Pass the document through pandoc.utils.stringify to turn it into a string
Split the string into words with string.gmatch
Count up the words
Optional: calculate reading time

local wpm = 220
function Pandoc(doc)
  local word_count = 0
  local text = pandoc.utils.stringify(doc.blocks)
  for w in text:gmatch('[^ .,?!\n\t()—%-]+') do
    word_count = word_count + 1
  end
  doc.meta.word_count = word_count
  doc.meta.reading_time_string = string.format('%.1f min', word_count / wpm)
end

In this case, I have opted to count words as sequences of characters that are not spaces or basic punctuation, since Lua's gmatch doesn't have great Unicode support, and I do have pages written in Bulgarian/Cyrillic. In particular, the script above counts it's as one word and not two.

Possible optimizations complications

To squeeze an extra bit of performance by not requiring pandoc.utils.stringify to allocate extra memory to store the document as a string (and to also be able to count raw HTML blocks correctly), you can also count words per text-based block or inline, similar to how Abinav does:

function Pandoc(doc)
  local word_count = 0
  function count_words(text)
    for w in text:gmatch('[^ .,?!\n\t()—%-]+') do
      word_count = word_count + 1
    end
  end
  function count_block_or_inline_text(b)
    count_words(b.text)
  end
  function count_block_or_inline_raw(r)
    if r.format == "html" then
      count_words(r.text:gsub('<[^>]+>', ''))
    else
      count_words(r.text)
    end
  end
  doc.blocks:walk({
    CodeBlock = count_block_or_inline_text
    Str = count_block_or_inline_text
    Code = count_block_or_inline_text
    Math = count_block_or_inline_text
    RawBlock = count_block_or_inline_raw
    RawInline = count_block_or_inline_raw
  })
  doc.meta.word_count = word_count
  doc.meta.reading_time_string = string.format('%.1f min', word_count / wpm)
end

HTML tag removal is based on simply deleting sequences of characters that look like <..>, which should generally be reliable, though not as great as actually parsing the HTML.
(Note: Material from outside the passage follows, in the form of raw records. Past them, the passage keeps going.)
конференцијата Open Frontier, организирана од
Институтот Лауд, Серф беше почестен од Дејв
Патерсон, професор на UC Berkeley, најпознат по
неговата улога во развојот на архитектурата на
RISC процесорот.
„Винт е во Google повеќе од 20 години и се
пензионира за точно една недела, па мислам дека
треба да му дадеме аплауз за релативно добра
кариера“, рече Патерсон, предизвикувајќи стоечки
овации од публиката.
Yet, observe that this is still waay shorter than Abinav's Haskell code (27 vs 83 lines) thanks to Pandoc's Blocks:walk 😁 dramatically drops glove on floor

Other updates

I've also changed the source code link at the bottom right of each page (next to the Netlify link) to lead directly to the markdown source of a page and not to the whole repository. Small difference, but I hope that link is marginally more useful now.

As for reading time estimates...I'd much rather see the raw word count instead—so I won't be including them for now. Plus, the code does produce double-digit estimated minutes for my longer articles, and I don't like that 😂😂

This has been my post 7 of #100DaysToOffload. My first direct reply to another blog post!